… is from page 165 of Joseph Epstein’s September 2017 essay “What’s the Story?,” as this essay is reprinted in the 2020 collection, titled Gallimaufry, of some of Epstein’s essays and reviews [bracketed remarks and link added]:
The liberal [that is, the progressive] story is an old one, in many ways a false one, but it works for them, and, as he [Shelby Steele] points out, they are adamantly sticking to it. Their story – nowadays the approved word is “narrative” – is one of impressive simplicity: They hate social injustice in any form, despise capitalism for its selfishness and blame it for the despoiling of the environment and the planet generally, and cannot find an ethnic or sexual minority they don’t wish to help. Through this program, they have, or a least they feel they have, cornered the market on virtue. To put the liberal [that is, the progressive] story in two words: They care. This has left conservatives in the unattractive position of not caring.
DBx: Yes.
Progressives – who, in fact, are highly illiberal – mistake their (sometimes lovely) intentions and wishes for knowledge and wisdom. They then mistake the juvenile schemes they concoct to achieve their goals as “scientific,” while they simultaneously accuse those of us who counsel reliance on the emergent market order as being “unscientific” – as being motivated by “faith” in the market. The intellectual – the genuinely scientific – justification for this classical-liberal “faith,” I’ll note, is explained in countless articles and books.

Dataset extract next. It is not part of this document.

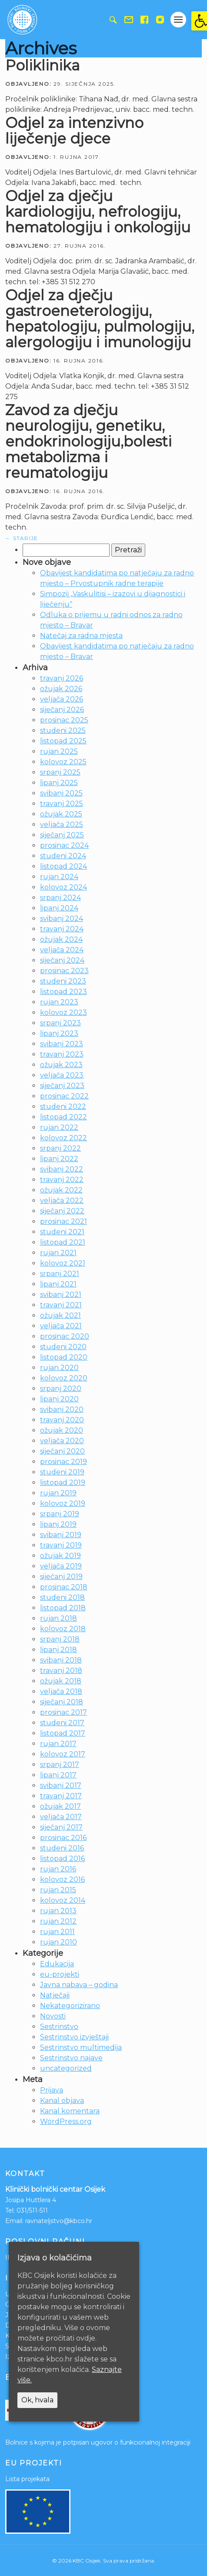 The height and width of the screenshot is (2576, 207). Describe the element at coordinates (37, 2400) in the screenshot. I see `Ok, hvala` at that location.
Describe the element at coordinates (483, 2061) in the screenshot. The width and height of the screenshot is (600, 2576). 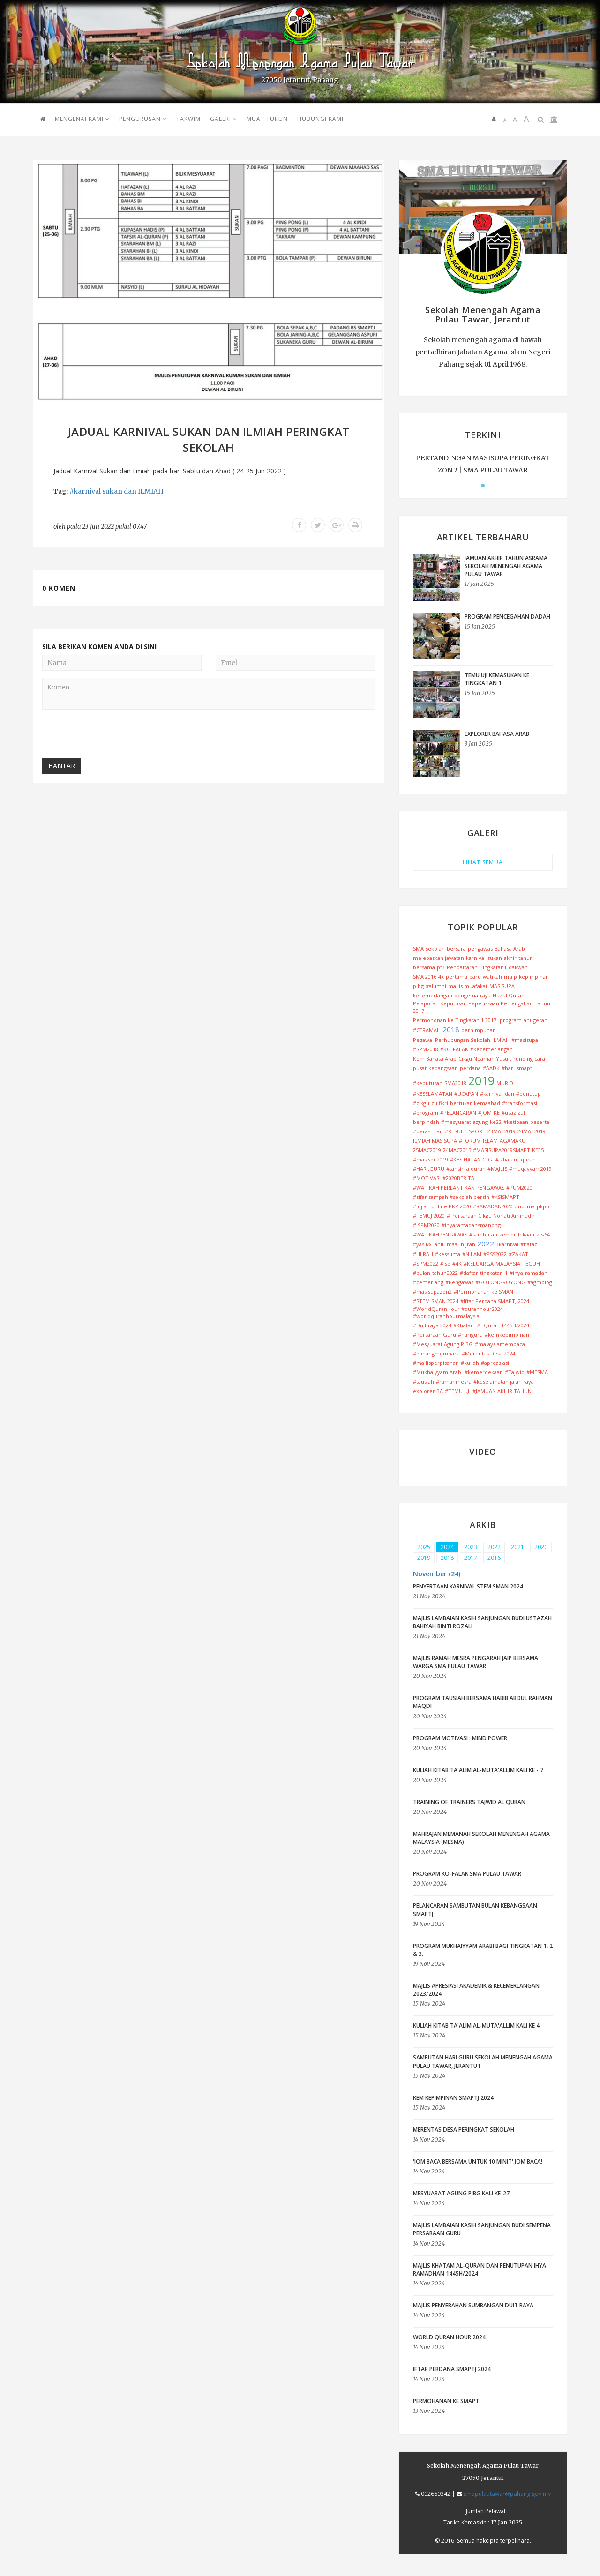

And I repeat for the umpteenth time: While we market liberals have a coherent and empirically sound theory of how economic decision-makers get the knowledge they need in order to act in ways that promote the general welfare, progressives – and NatCons – have no such theory. In fact, they hardly bother even to consider the question. Instead, they take it on faith that government officials will know enough to achieve the goals set by progressives.